UNC leaders, however, wouldn't take a stand on the issue, saying they want to focus on their education mission while the courts settle the debate. Their next step is to hire a lawyer to defend the Justice Department suit.
"You can imagine, if you're a citizen and you have a state law and a federal law, and you don't really know which one is controlling at a certain point in time, it's very frustrating that you don't know which one to abide by," Bissette said.
The lawsuit puts about $1.4 billion in federal funding to the university system, including financial aid and research grants, at risk if campuses are found to be out of compliance with nondiscrimination laws.
"The board and I are completely committed and very clear that we can't operate this place without federal funding, and we would not put that at risk," Spellings said.
The Justice Department hasn't threatened to withhold any federal funding yet, she said, noting that system administrators and lawyers continue to discuss how to resolve the issue with government lawyers.
"I don't think they have any greater interest in poor and minority students losing financial aid than we do," she said.
The 10 Republican U.S. House members from North Carolina sent a letter to U.S. Education Secretary John King on Monday, demanding assurences by Friday that no federal education money would be pulled from the UNC system.
"We strongly believe that any move to withhold federal (education) funding from North Carolina is without legal merit and an unprecedented overreach by the federal government," the House members wrote in the letter.
Students and faculty at area UNC campuses said Tuesday that they feel squeezed by the House Bill 2 battle.
"This is a huge ripple effect. This is dropping a boulder into a pond," said Brett Chambers, an adjunct lecturer in the Department of Mass Communication at North Carolina Central University. "We're going to all feel the pain if this plays out in a negative way and the money is withdrawn. I don't think the DOJ would have put that on the table if they weren't going to play that. You don't pull a gun if you're not willing to shoot."

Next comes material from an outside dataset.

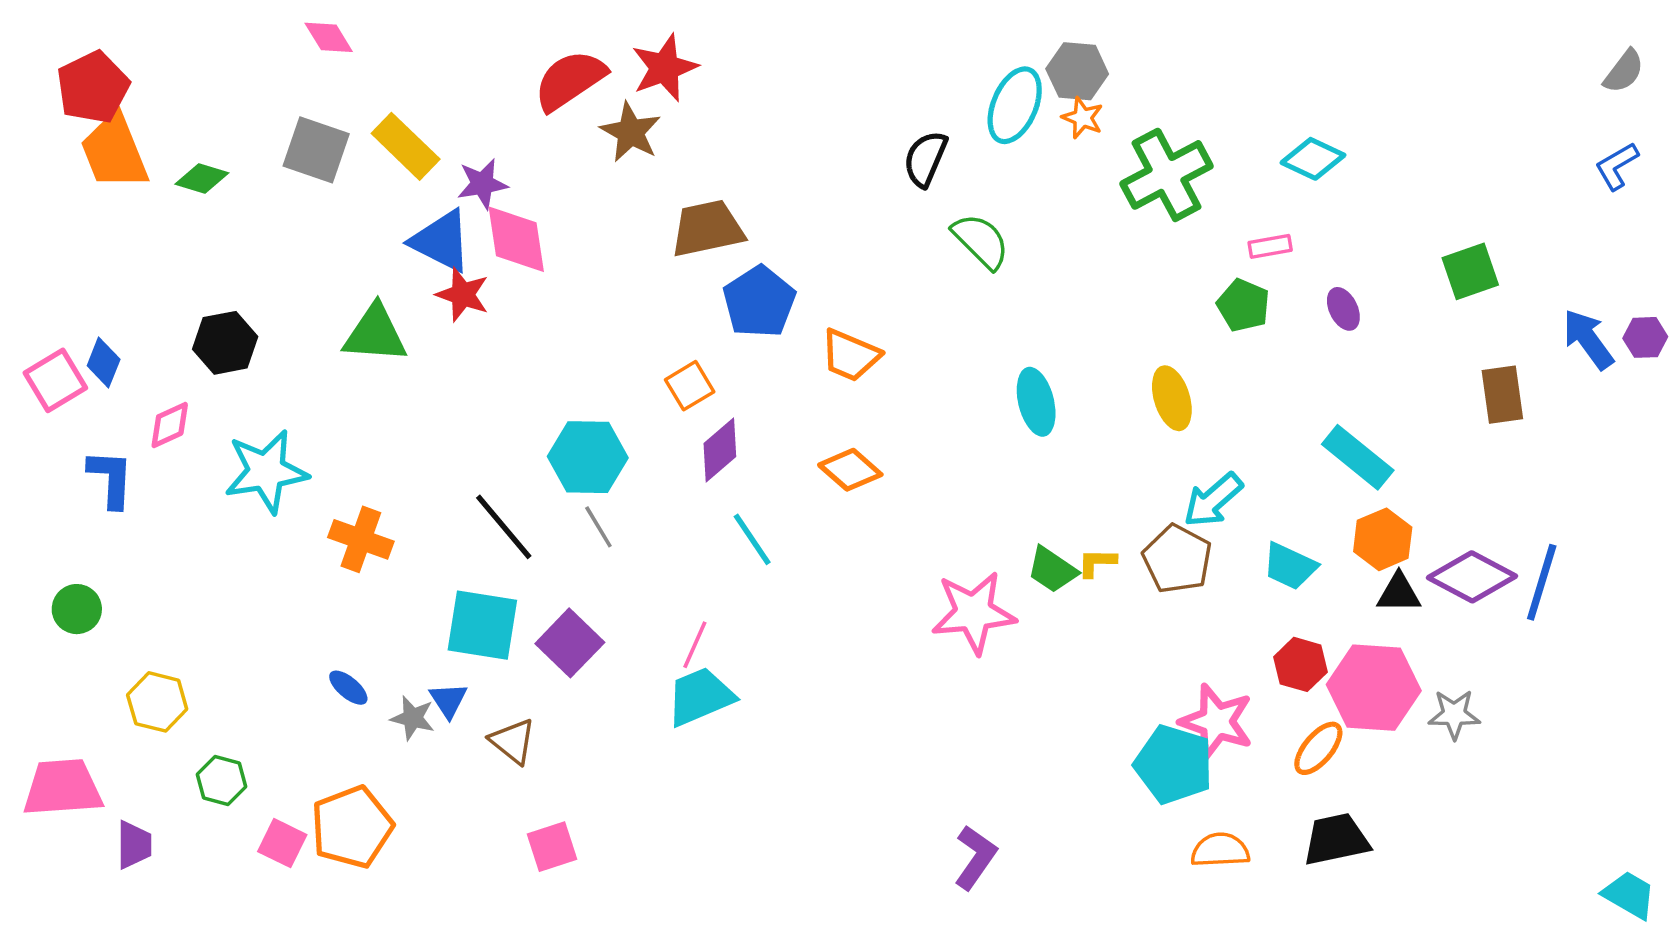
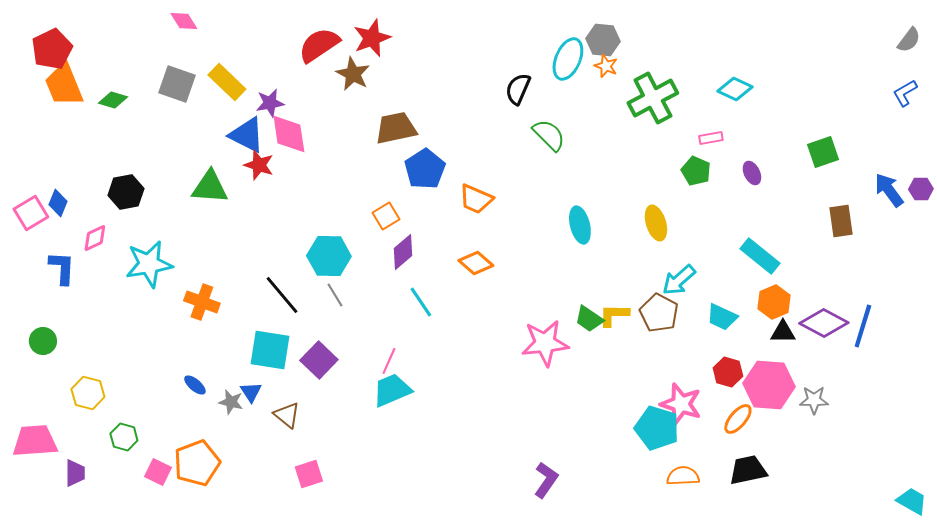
yellow L-shape: (1097, 563) -> (614, 315), size x1.4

Spellings has said that the UNC system plans to comply with both state and federal law, and Michael Gerhardt, the Samuel Ashe Distinguished Professor of Constitutional Law at the UNC School of Law, said that balance is difficult in the case.
"HB2 is one thing it has to consider complying with, but federal law really trumps that, and it has to make sure it's complying with federal law at all times," Gerhardt said. "It's going to head toward the federal government prevailing. There's no question, when it comes to federal law, the federal government determines what federal law is."
UNC System Student Body President and student board member, Zack King, said he hopes the discussion about House Bill 2 will continue at the university.
"I know that students and student leaders have really been calling for a stand against HB2," he said. "I am very confident the board is heading in the right direction when it comes to this. I think we are headed, hopefully, for a resolution."